(Provided material Opens)

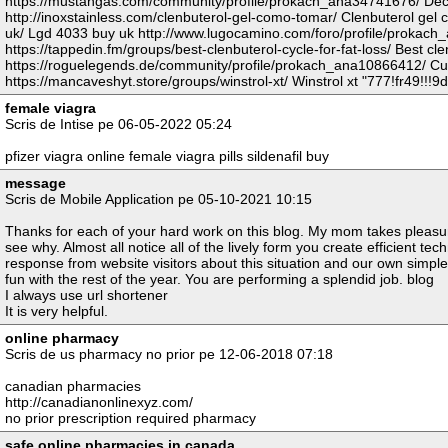
https://mustangas.com/community/profile/prokach_ana34741676/ Deca
http://inoxstainless.com/clenbuterol-gel-como-tomar/ Clenbuterol gel 
uk/ Lgd 4033 buy uk http://www.lugocamino.com/foro/profile/prokach
https://tappedin.fm/groups/best-clenbuterol-cycle-for-fat-loss/ Best clen
https://roguelegends.de/community/profile/prokach_ana10866412/ C
https://mancaveshyt.store/groups/winstrol-xt/ Winstrol xt "777!fr49!!!9d
female viagra
Scris de Intise pe 06-05-2022 05:24
pfizer viagra online female viagra pills sildenafil buy
message
Scris de Mobile Application pe 05-10-2021 10:15
Thanks for each of your hard work on this blog. My mom takes pleasure
see why. Almost all notice all of the lively form you create efficient t
response from website visitors about this situation and our own simple 
fun with the rest of the year. You are performing a splendid job. blog
I always use url shortener
It is very helpful.
online pharmacy
Scris de us pharmacy no prior pe 12-06-2018 07:18
canadian pharmacies
http://canadianonlinexyz.com/
no prior prescription required pharmacy
safe online pharmacies in canada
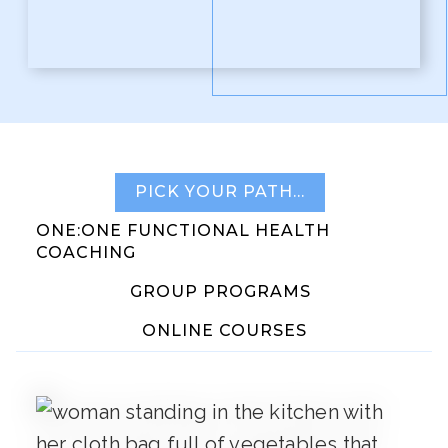
PICK YOUR PATH…
ONE:ONE FUNCTIONAL HEALTH
COACHING
GROUP PROGRAMS
ONLINE COURSES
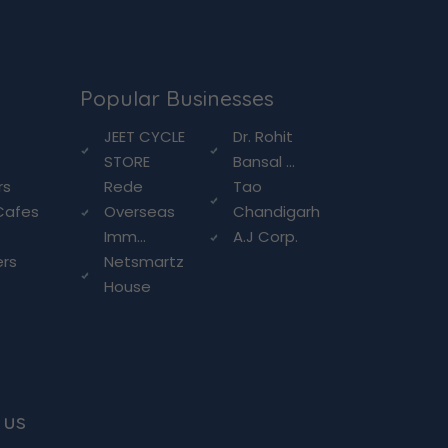
Popular Businesses
g
JEET CYCLE
Dr. Rohit
STORE
Bansal ...
rs
Rede
Tao
Cafes
Overseas
Chandigarh
Imm...
A.J Corp.
ers
Netsmartz
House
 us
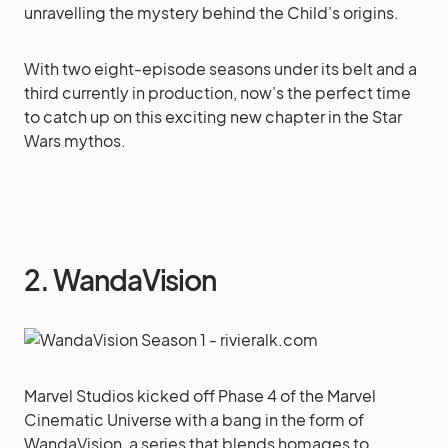
unravelling the mystery behind the Child’s origins.
With two eight-episode seasons under its belt and a
third currently in production, now’s the perfect time
to catch up on this exciting new chapter in the Star
Wars mythos.
2. WandaVision
Marvel Studios kicked off Phase 4 of the Marvel
Cinematic Universe with a bang in the form of
WandaVision, a series that blends homages to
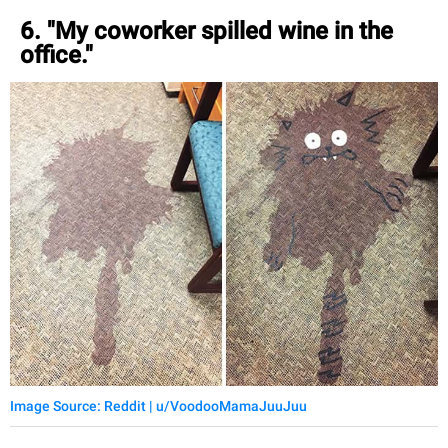
6. "My coworker spilled wine in the
office."
Image Source: Reddit | u/VoodooMamaJuuJuu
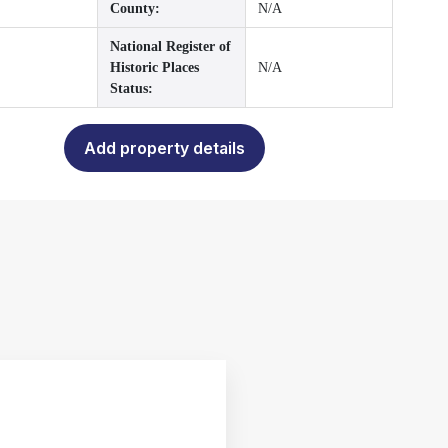
County:
N/A
National Register of
Historic Places
N/A
Status:
Add property details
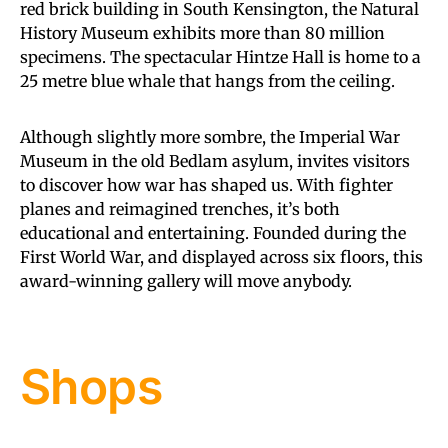
red brick building in South Kensington, the Natural
History Museum exhibits more than 80 million
specimens. The spectacular Hintze Hall is home to a
25 metre blue whale that hangs from the ceiling.
Although slightly more sombre, the Imperial War
Museum in the old Bedlam asylum, invites visitors
to discover how war has shaped us. With fighter
planes and reimagined trenches, it’s both
educational and entertaining. Founded during the
First World War, and displayed across six floors, this
award-winning gallery will move anybody.
Shops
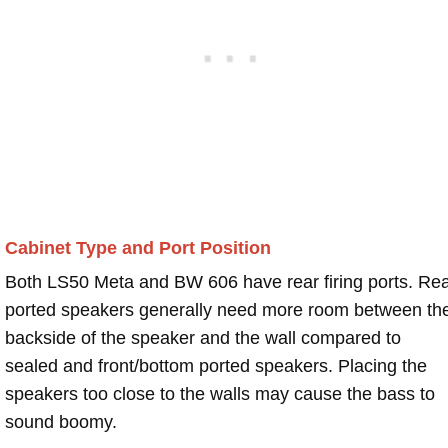
Cabinet Type and Port Position
Both LS50 Meta and BW 606 have rear firing ports. Re
ported speakers generally need more room between th
backside of the speaker and the wall compared to
sealed and front/bottom ported speakers. Placing the
speakers too close to the walls may cause the bass to
sound boomy.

(Provided material Closes)

What you have to do:
Transcribe all records verbatim, no pictures.

Exercise result:
https://mustangas.com/community/profile/prokach_ana34741676/ Deca
http://inoxstainless.com/clenbuterol-gel-como-tomar/ Clenbuterol gel 
uk/ Lgd 4033 buy uk http://www.lugocamino.com/foro/profile/prokach
https://tappedin.fm/groups/best-clenbuterol-cycle-for-fat-loss/ Best clen
https://roguelegends.de/community/profile/prokach_ana10866412/ C
https://mancaveshyt.store/groups/winstrol-xt/ Winstrol xt "777!fr49!!!9d
female viagra
Scris de Intise pe 06-05-2022 05:24
pfizer viagra online female viagra pills sildenafil buy
message
Scris de Mobile Application pe 05-10-2021 10:15
Thanks for each of your hard work on this blog. My mom takes pleasure
see why. Almost all notice all of the lively form you create efficient t
response from website visitors about this situation and our own simple 
fun with the rest of the year. You are performing a splendid job. blog
I always use url shortener
It is very helpful.
online pharmacy
Scris de us pharmacy no prior pe 12-06-2018 07:18
canadian pharmacies
http://canadianonlinexyz.com/
no prior prescription required pharmacy
safe online pharmacies in canada
PICK YOUR PATH…
ONE:ONE FUNCTIONAL HEALTH
COACHING
GROUP PROGRAMS
ONLINE COURSES
Popular Businesses
g
JEET CYCLE
Dr. Rohit
STORE
Bansal ...
rs
Rede
Tao
Cafes
Overseas
Chandigarh
Imm...
A.J Corp.
ers
Netsmartz
House
 us
unravelling the mystery behind the Child’s origins.
With two eight-episode seasons under its belt and a
third currently in production, now’s the perfect time
to catch up on this exciting new chapter in the Star
Wars mythos.
2. WandaVision
Marvel Studios kicked off Phase 4 of the Marvel
Cinematic Universe with a bang in the form of
WandaVision, a series that blends homages to
6. "My coworker spilled wine in the
office."
Image Source: Reddit | u/VoodooMamaJuuJuu
County:
N/A
National Register of
Historic Places
N/A
Status:
Add property details
red brick building in South Kensington, the Natural
History Museum exhibits more than 80 million
specimens. The spectacular Hintze Hall is home to a
25 metre blue whale that hangs from the ceiling.
Although slightly more sombre, the Imperial War
Museum in the old Bedlam asylum, invites visitors
to discover how war has shaped us. With fighter
planes and reimagined trenches, it’s both
educational and entertaining. Founded during the
First World War, and displayed across six floors, this
award-winning gallery will move anybody.
Shops
Cabinet Type and Port Position
Both LS50 Meta and BW 606 have rear firing ports. Re
ported speakers generally need more room between th
backside of the speaker and the wall compared to
sealed and front/bottom ported speakers. Placing the
speakers too close to the walls may cause the bass to
sound boomy.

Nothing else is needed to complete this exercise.